What The Papers Said
There was evidently keen public interest in the forthcoming expedition, and many newspapers and popular magazines ran features about the extreme conditions and severe hardships that would have to be endured.
The Evening Standard (and perhaps other papers too!) made arrangements to publish dispatches as and when they were received – though how such dispatches could be sent from such lonely terrain in the first place is unclear: would the expedition be equipped with a wind-up radio-transmitter, perhaps?
But in the public eye, Captain Frank Kingdon-Ward was the star of the show – understandably, as he was already a well-established and highly-acclaimed Himalayan explorer cum botanist. And Kingdon-Ward wasn't inclined to relinquish the spotlight, as we can see from the first despatch (dated Wednesday 6 Feb 1933), in which his new companion receives only cursory mention.

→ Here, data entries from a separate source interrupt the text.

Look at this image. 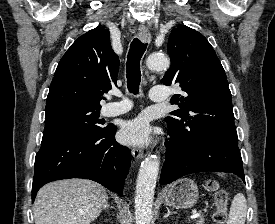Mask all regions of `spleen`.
<instances>
[{
    "mask_svg": "<svg viewBox=\"0 0 275 224\" xmlns=\"http://www.w3.org/2000/svg\"><path fill=\"white\" fill-rule=\"evenodd\" d=\"M246 211V199L242 193H238L232 201L227 224H245Z\"/></svg>",
    "mask_w": 275,
    "mask_h": 224,
    "instance_id": "3e777b00",
    "label": "spleen"
}]
</instances>
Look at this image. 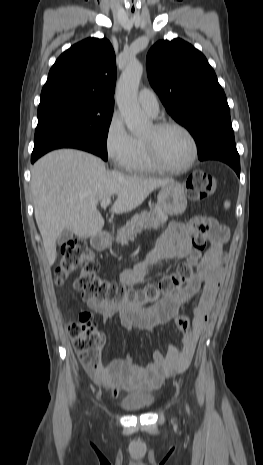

This attitude is continued in the next cutting, probably from The Times, but in the cutting beside it (obviously from a far less august and lofty source than The Times) there is a clearly considerable interest in Ron's antecedents and potential.
And in the next item, shown beneath, The Queen's columnist Titania can hardly restrain herself, reporting breathlessly on "the tall Ronald, with that chiselled arresting beauty of his, and the ready disarming smile".
But just to establish that he wasn't always a ray of sunshine, the final cutting (dated March 1934, after he had returned from Tibet) is a photograph of Ron on the morning following his lecture to the Royal Central Asian Society about Zayyul and the South-Eastern Tibet border country.